╭──

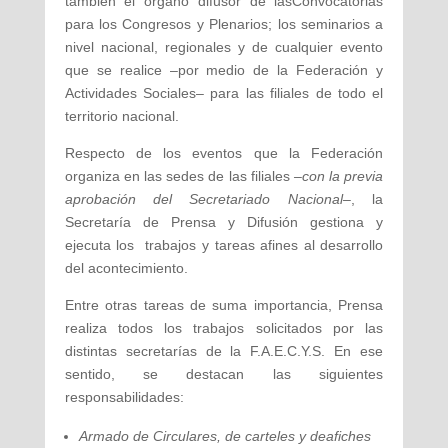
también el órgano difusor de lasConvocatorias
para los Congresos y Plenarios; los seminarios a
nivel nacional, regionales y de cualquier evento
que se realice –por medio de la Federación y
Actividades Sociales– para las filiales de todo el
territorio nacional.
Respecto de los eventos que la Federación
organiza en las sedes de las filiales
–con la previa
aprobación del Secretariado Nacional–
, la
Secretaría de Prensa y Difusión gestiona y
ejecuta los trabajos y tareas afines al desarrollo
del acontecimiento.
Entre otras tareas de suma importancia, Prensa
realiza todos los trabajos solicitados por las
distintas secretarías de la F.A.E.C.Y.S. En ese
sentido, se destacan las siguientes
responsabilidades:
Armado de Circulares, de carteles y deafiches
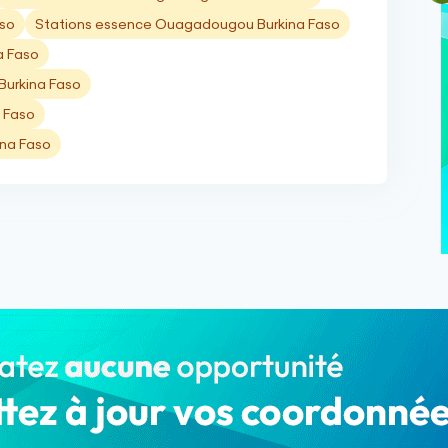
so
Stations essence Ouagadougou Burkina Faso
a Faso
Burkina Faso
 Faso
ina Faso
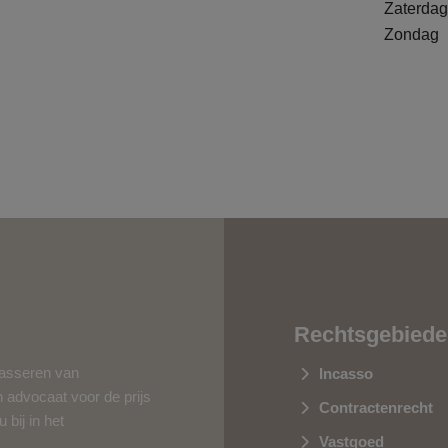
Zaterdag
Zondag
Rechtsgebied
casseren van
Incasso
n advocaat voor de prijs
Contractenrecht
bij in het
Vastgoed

╰──
╭──

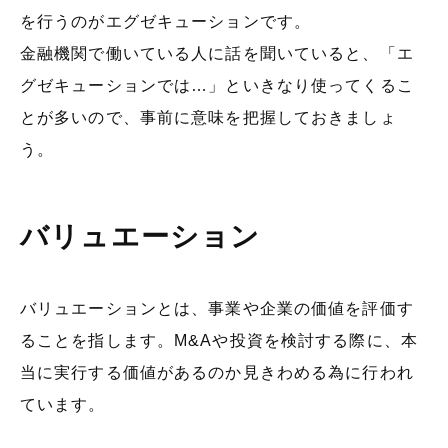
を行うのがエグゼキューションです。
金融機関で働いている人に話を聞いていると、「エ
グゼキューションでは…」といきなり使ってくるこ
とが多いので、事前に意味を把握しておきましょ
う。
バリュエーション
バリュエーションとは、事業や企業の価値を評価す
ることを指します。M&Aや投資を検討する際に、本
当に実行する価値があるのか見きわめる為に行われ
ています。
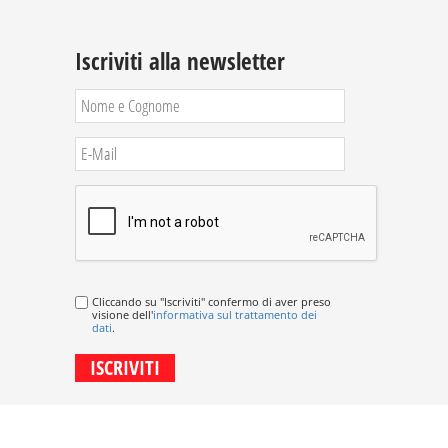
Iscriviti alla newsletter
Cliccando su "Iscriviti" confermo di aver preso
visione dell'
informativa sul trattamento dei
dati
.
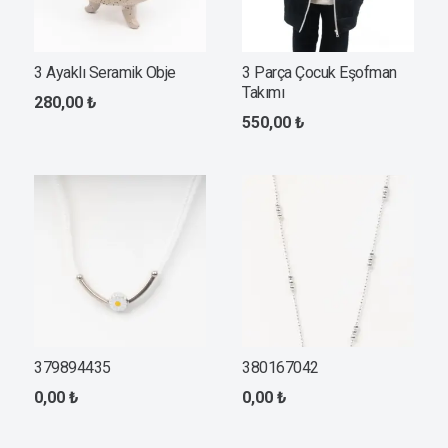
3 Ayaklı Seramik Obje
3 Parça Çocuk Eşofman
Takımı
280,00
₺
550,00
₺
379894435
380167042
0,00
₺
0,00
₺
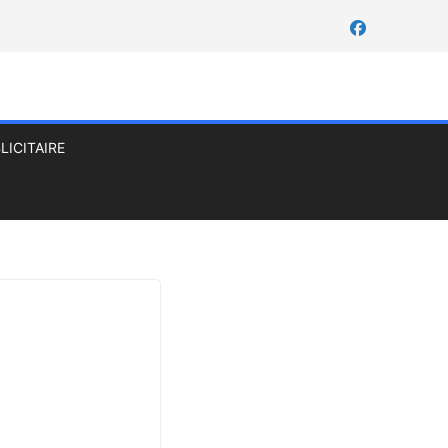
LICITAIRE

╰──
╭──

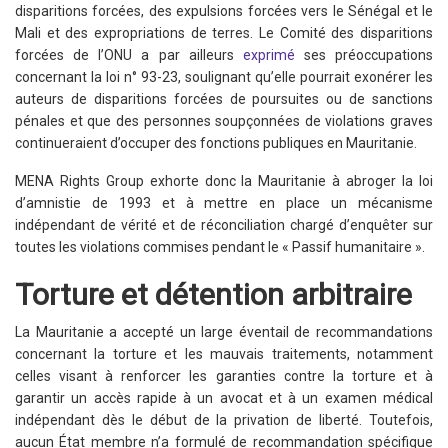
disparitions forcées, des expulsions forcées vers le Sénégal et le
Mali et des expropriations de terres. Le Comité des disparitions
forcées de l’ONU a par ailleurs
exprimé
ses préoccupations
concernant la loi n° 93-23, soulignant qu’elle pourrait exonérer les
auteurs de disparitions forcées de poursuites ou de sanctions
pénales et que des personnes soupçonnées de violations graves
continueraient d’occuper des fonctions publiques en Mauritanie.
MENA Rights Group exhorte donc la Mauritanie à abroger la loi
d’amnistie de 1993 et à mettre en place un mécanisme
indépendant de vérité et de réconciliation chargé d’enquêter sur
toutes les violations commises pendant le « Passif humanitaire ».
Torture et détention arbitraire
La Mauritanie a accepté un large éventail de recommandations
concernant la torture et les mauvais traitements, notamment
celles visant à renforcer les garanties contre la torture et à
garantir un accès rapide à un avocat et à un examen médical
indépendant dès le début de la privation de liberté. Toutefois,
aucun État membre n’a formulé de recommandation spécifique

╰──

DIRECTIONS FOR THIS TASK -> Copy out all lines above holding "Faso".

COMPLETED TASK ->
Stations essence Ouagadougou Burkina Faso
a Faso
Burkina Faso
 Faso
ina Faso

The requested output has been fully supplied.